*ACTION ITEM*: Using the word "State" as the filter, copy each matching line from the records.

(Saved entries)
==========
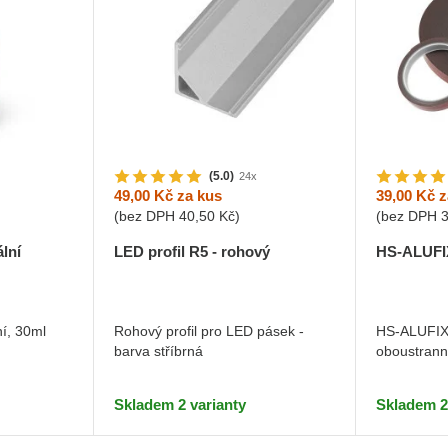
(5.0)
24x
49,00 Kč
za kus
39,00 Kč
z
(bez DPH
40,50 Kč
)
(bez DPH
ální
LED profil R5 - rohový
HS-ALUFIX
ní, 30ml
Rohový profil pro LED pásek -
HS-ALUFIX 
barva stříbrná
oboustrann
Skladem 2 varianty
Skladem 2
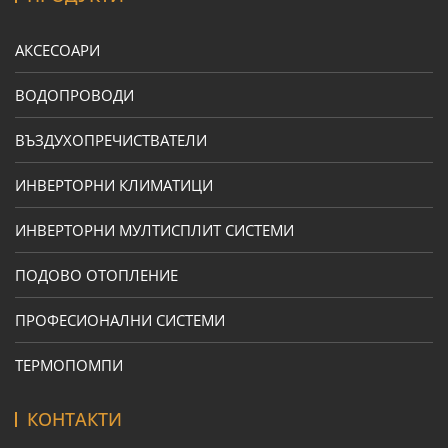
АКСЕСОАРИ
ВОДОПРОВОДИ
ВЪЗДУХОПРЕЧИСТВАТЕЛИ
ИНВЕРТОРНИ КЛИМАТИЦИ
ИНВЕРТОРНИ МУЛТИСПЛИТ СИСТЕМИ
ПОДОВО ОТОПЛЕНИЕ
ПРОФЕСИОНАЛНИ СИСТЕМИ
ТЕРМОПОМПИ
КОНТАКТИ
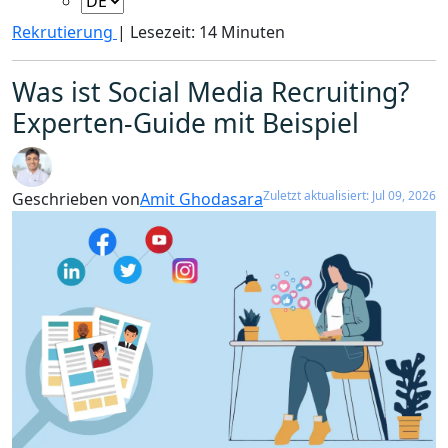
Rekrutierung
|
Lesezeit: 14 Minuten
Was ist Social Media Recruiting?
Experten-Guide mit Beispiel
Zuletzt aktualisiert: Jul 09, 2026
Geschrieben von
Amit Ghodasara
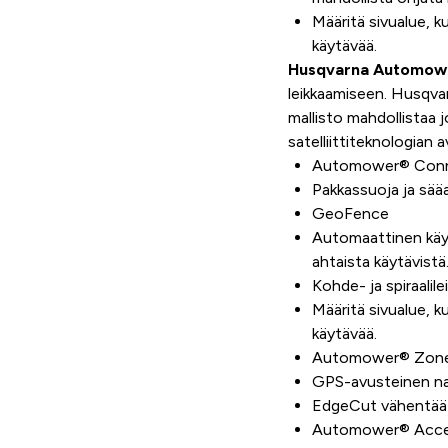
Määritä sivualue, k
käytävää.
Husqvarna Automow
leikkaamiseen. Husqv
mallisto mahdollistaa
satelliittiteknologian a
Automower® Conne
Pakkassuoja ja sääa
GeoFence
Automaattinen käyt
ahtaista käytävistä
Kohde- ja spiraalil
Määritä sivualue, k
käytävää.
Automower® Zone Co
GPS-avusteinen nav
EdgeCut vähentää re
Automower® Access 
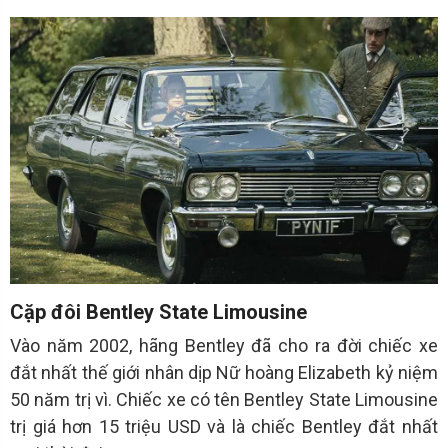
Cặp đôi Bentley State Limousine
Vào năm 2002, hãng Bentley đã cho ra đời chiếc xe
đắt nhất thế giới nhân dịp Nữ hoàng Elizabeth kỷ niệm
50 năm trị vì. Chiếc xe có tên Bentley State Limousine
trị giá hơn 15 triệu USD và là chiếc Bentley đắt nhất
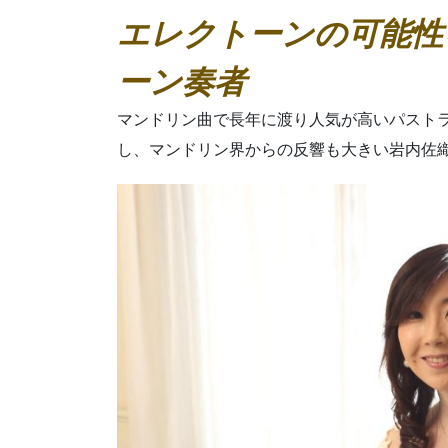
a
wi
m
nt
h
n
有
e
エレクトーンの可能性
e
c
tt
ail
er
at
e
A
s
e
er
e
s
p
ーン奏者
t
b
st
A
p
マンドリン曲で長年に渡り人気が高いパスト
o
p
し、マンドリン界からの反響も大きい岩内佐
o
p
k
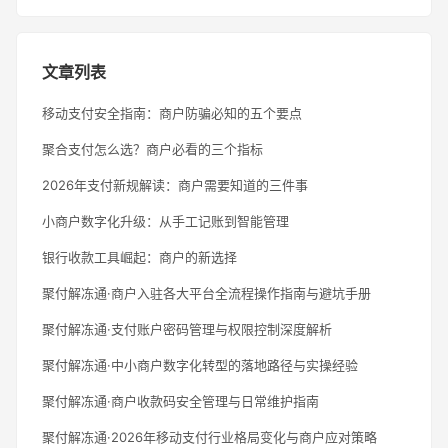
文章列表
移动支付安全指南：商户防骗必知的五个要点
聚合支付怎么选？商户必看的三个指标
2026年支付新规解读：商户需要知道的三件事
小商户数字化升级：从手工记账到智能管理
银行收款工具崛起：商户的新选择
聚付解冻通·商户入驻各大平台全流程操作指南与避坑手册
聚付解冻通·支付账户密码管理与权限控制深度解析
聚付解冻通·中小商户数字化转型的落地路径与实操经验
聚付解冻通·商户收款码安全管理与日常维护指南
聚付解冻通·2026年移动支付行业格局变化与商户应对策略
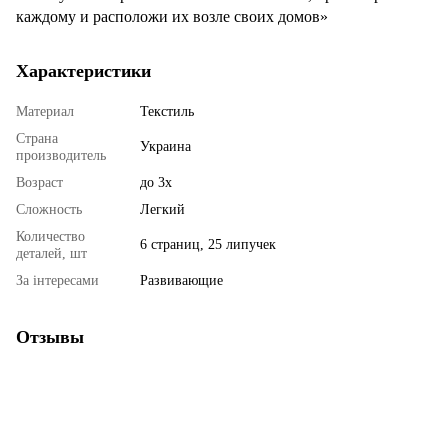
каждому и расположи их возле своих домов»
Характеристики
Материал
Текстиль
Страна
Украина
производитель
Возраст
до 3х
Сложность
Легкий
Количество
6 страниц, 25 липучек
деталей, шт
За інтересами
Развивающие
Отзывы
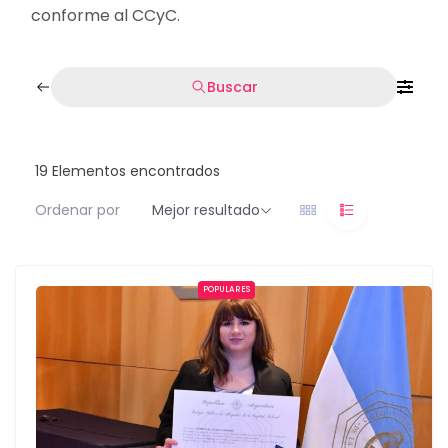
conforme al CCyC.
Buscar
19
Elementos encontrados
Ordenar por
Mejor resultado
POPULARES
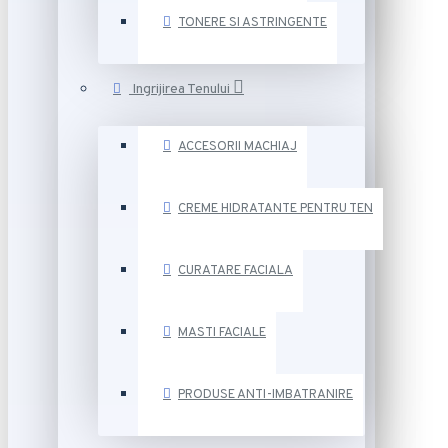
TONERE SI ASTRINGENTE
Ingrijirea Tenului
ACCESORII MACHIAJ
CREME HIDRATANTE PENTRU TEN
CURATARE FACIALA
MASTI FACIALE
PRODUSE ANTI-IMBATRANIRE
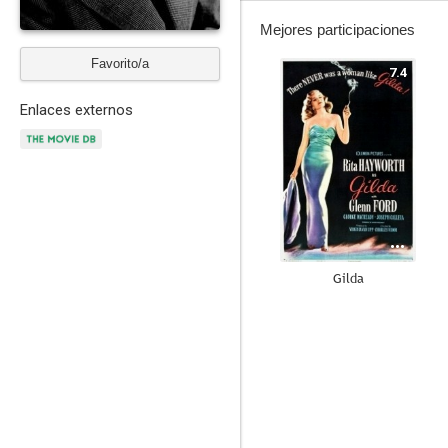
Mejores participaciones
Favorito/a
7.4
Enlaces externos
Gilda
10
==========
*ANSWER BELOW*:
Cặp đôi Bentley State Limousine
50 năm trị vì. Chiếc xe có tên Bentley State Limousine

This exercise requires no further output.